The conference agreed with Shoop. On Thursday, he was named this year’s recipient of the Piccolo Award. It is perhaps the capstone of one of the more memorable individual seasons in recent Tech history. It is a fitting tribute to a player who arrived at Tech as a walk-on, is one of the smallest players in FBS, underwent offseason surgery on his shoulder and pinkie and played this fall with fearlessness and breathtaking ability.
The award is in memory of the late Piccolo, who was the ACC player of the year at Wake Forest in 1964 and played five seasons for the Chicago Bears before dying of cancer at the age of 26. Godhigh will be honored Friday in Charlotte, N.C., as part of the ACC’s Night of Legends leading to the conference championship game Saturday.
“It’s definitely a huge honor,” Godhigh said. “I’m still in shock about it, really.”
Godhigh’s career has been a study in overcoming. Deemed too small and slow to earn a major-college scholarship, he turned down a scholarship offer to FCS Wofford to walk on at Tech in hopes of earning playing time and a scholarship. He then worked his way up the depth chart to finally be put on scholarship and start as a junior and senior.
He will graduate later this month with a degree in management.
“No. 1, the award itself is about courage and overcoming, and first and foremost, I think he’s done that his whole career,” Shoop said.
In last year’s Georgia game, Godhigh sprained the A/C joint in his shoulder and then took a pain-killing shot to play in Tech’s bowl game. He thought that the injury had healed itself after the season, but he aggravated the injury in spring practice. He played through the pain and had surgery soon after.

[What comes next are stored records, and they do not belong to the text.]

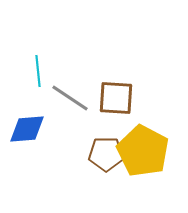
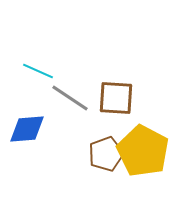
cyan line: rotated 60 degrees counterclockwise
brown pentagon: rotated 20 degrees counterclockwise
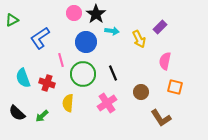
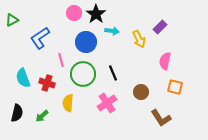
black semicircle: rotated 120 degrees counterclockwise
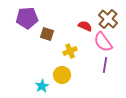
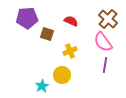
red semicircle: moved 14 px left, 5 px up
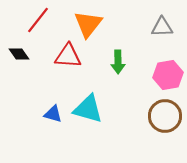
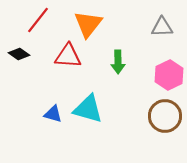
black diamond: rotated 20 degrees counterclockwise
pink hexagon: moved 1 px right; rotated 16 degrees counterclockwise
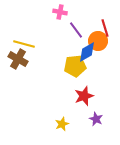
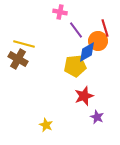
purple star: moved 1 px right, 2 px up
yellow star: moved 16 px left, 1 px down; rotated 24 degrees counterclockwise
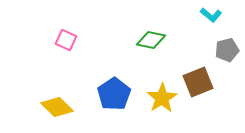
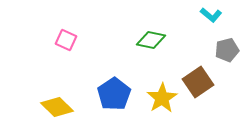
brown square: rotated 12 degrees counterclockwise
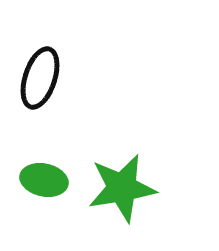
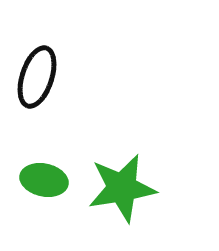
black ellipse: moved 3 px left, 1 px up
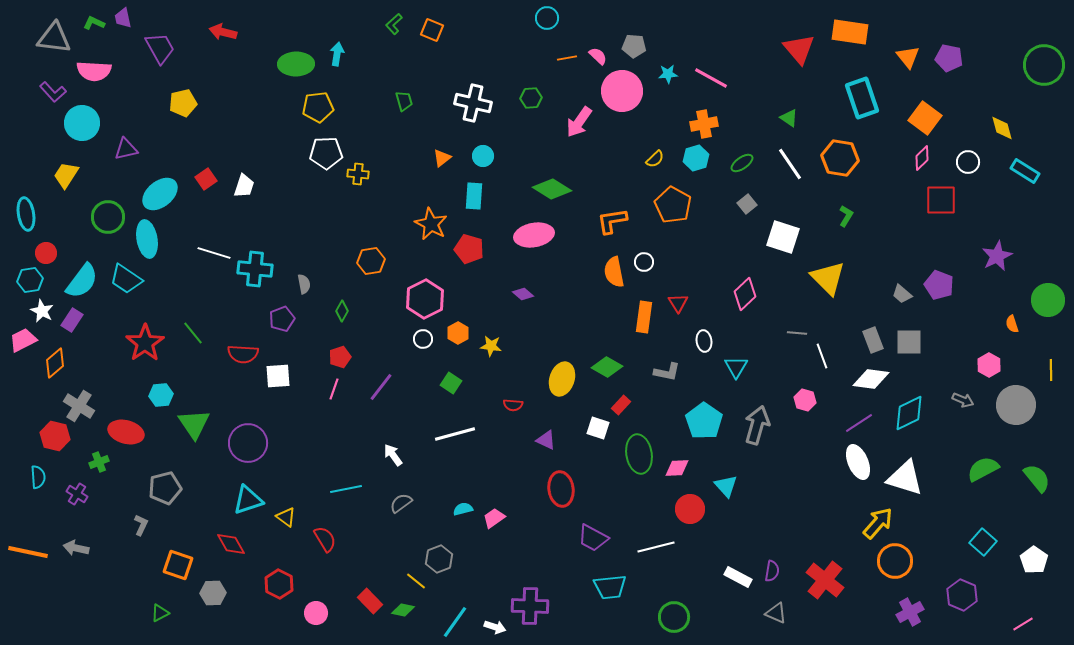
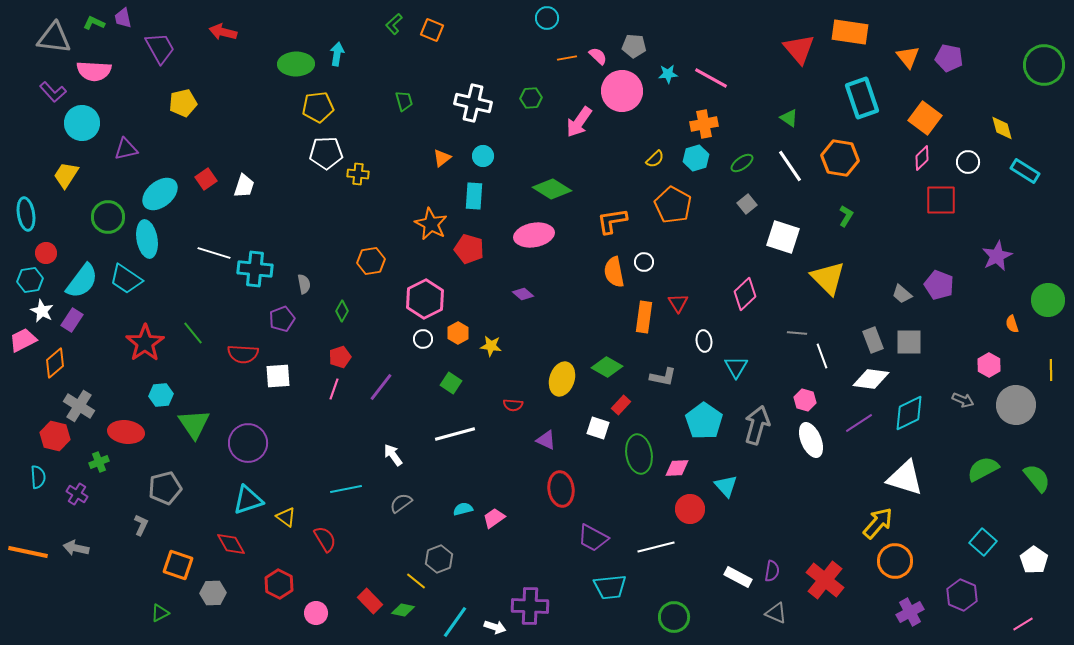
white line at (790, 164): moved 2 px down
gray L-shape at (667, 372): moved 4 px left, 5 px down
red ellipse at (126, 432): rotated 8 degrees counterclockwise
white ellipse at (858, 462): moved 47 px left, 22 px up
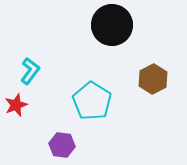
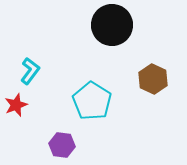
brown hexagon: rotated 8 degrees counterclockwise
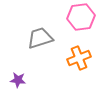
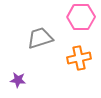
pink hexagon: rotated 8 degrees clockwise
orange cross: rotated 10 degrees clockwise
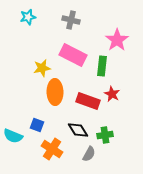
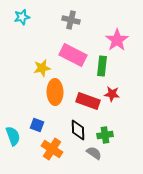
cyan star: moved 6 px left
red star: rotated 21 degrees counterclockwise
black diamond: rotated 30 degrees clockwise
cyan semicircle: rotated 132 degrees counterclockwise
gray semicircle: moved 5 px right, 1 px up; rotated 84 degrees counterclockwise
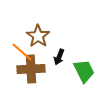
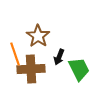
orange line: moved 7 px left, 2 px down; rotated 30 degrees clockwise
green trapezoid: moved 5 px left, 2 px up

Cutting spring practice short was not an option.
“That’s just how I am,” he said. “I just want to play.”
He played with a cast for the first few games because of surgery to repair a broken finger in July. He sheepishly admitted Wednesday that he suffered the injury hitting a wall in his apartment in anger.
Taking tosses out of the backfield, catching passes downfield and undercutting defenders with cut blocks, Godhigh was perhaps Tech’s most consistent and effective player this season. He finished 10th in the ACC in rushing with 57.8 yards per game and did so with just 69 carries, averaging 10.1 yards per carry. The nine players ahead of him all had at least twice as many carries as Godhigh.

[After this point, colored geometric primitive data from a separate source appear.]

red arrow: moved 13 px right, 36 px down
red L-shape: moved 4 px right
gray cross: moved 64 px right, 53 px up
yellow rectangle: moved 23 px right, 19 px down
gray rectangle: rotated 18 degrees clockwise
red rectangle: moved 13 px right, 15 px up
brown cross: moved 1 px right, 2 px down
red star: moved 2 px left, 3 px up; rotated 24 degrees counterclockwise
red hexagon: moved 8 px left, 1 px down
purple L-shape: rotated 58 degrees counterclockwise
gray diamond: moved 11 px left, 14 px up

He’ll cherish plenty of yards and touchdown, but two touchdown runs in particular — a 35-yarder against Pittsburgh and a 65-yard burst against Clemson, both on tosses.
Of the Clemson touchdown, in which the perimeter was blocked cleanly by A-back Synjyn Days and receivers DeAndre Smelter and Micheal Summers:
“I just remember we had talked about it on the sideline because we had messed it up earlier. We had talked about it, and we went out and ran it the first play that we went out there for the next series, and I just remember it being, like, the most wide open I’d really seen it in a long time.”
On the Pitt touchdown, in which he ran to the left sideline and into a pile just past the line of scrimmage, only to emerge into the clear to the end zone:
“I saw a little hole, so I was like, I’ll just try and get what I can. And then the guy ended up not tackling me. It kind of surprised me, so I was like, ‘Oh, well, I’ll just keep running.’”
It has been a career of surprises, for those watching and Godhigh himself, with a deserved honor at its end.
“Even last year, coming in (and) starting, I didn’t really think I would play as well as I have the past couple years, but it definitely feels good to play at this level,” he said.